By John Power
The Park-Abe meeting was encouraging, but there are structural issues that still need to be addressed.
Are perennially rocky relations between South Korea and its former colonizer Japan in the midst of a thaw? That has been the suggestion in various media since the first official talks Monday between South Korean President Park Geun-hye and Japanese Prime Minister Shinzo Abe.
Despite their countries’ close geographic and cultural proximity, the leaders hadn’t formally met one-on-one since taking power, a result of a tense standoff over historical and territorial disputes. At the talks, Park and Abe agreed to work toward a solution to the most contentious of these issues, that of the “comfort women,” the euphemistic term for Korean and other women coerced into prostitution by imperial Japan.
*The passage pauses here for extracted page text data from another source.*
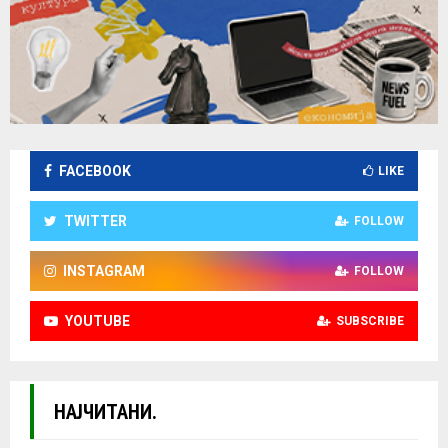
FACEBOOK
LIKE
TWITTER
FOLLOW
INSTAGRAM
FOLLOW
YOUTUBE
SUBSCRIBE
НАЈЧИТАНИ.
South Korea has long demanded compensation and a sincere apology for the victims, while Japan has argued the matter was settled by a 1965 normalization treaty that included monetary restitution and an apology in the early 1990s.
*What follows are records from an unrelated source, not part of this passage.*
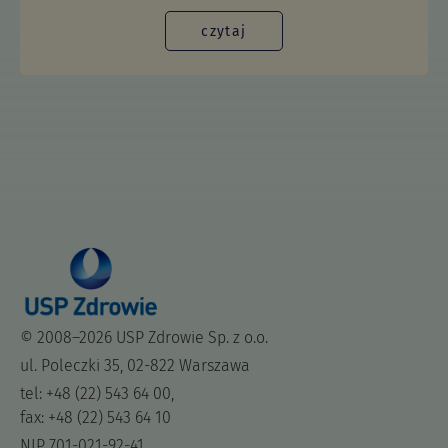
czytaj
© 2008–2026 USP Zdrowie Sp. z o.o.
ul. Poleczki 35, 02-822 Warszawa
tel: +48 (22) 543 64 00,
fax: +48 (22) 543 64 10
NIP 701-021-92-41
But while the meeting represents progress, a true warming of ties will require a shift in public attitudes in the two nations, said Robert E. Kelly, an associate professor of international relations at Pusan National University.
“Neither one of them are really dealing with the sort of structural issues below in their societies that sort of create the trouble between them,” Kelly told The Diplomat.
“That is why they’ve both got nationalistic textbooks; they’ve both got activated right-wing sectors that insist on keeping historical issues between the countries alive and well.”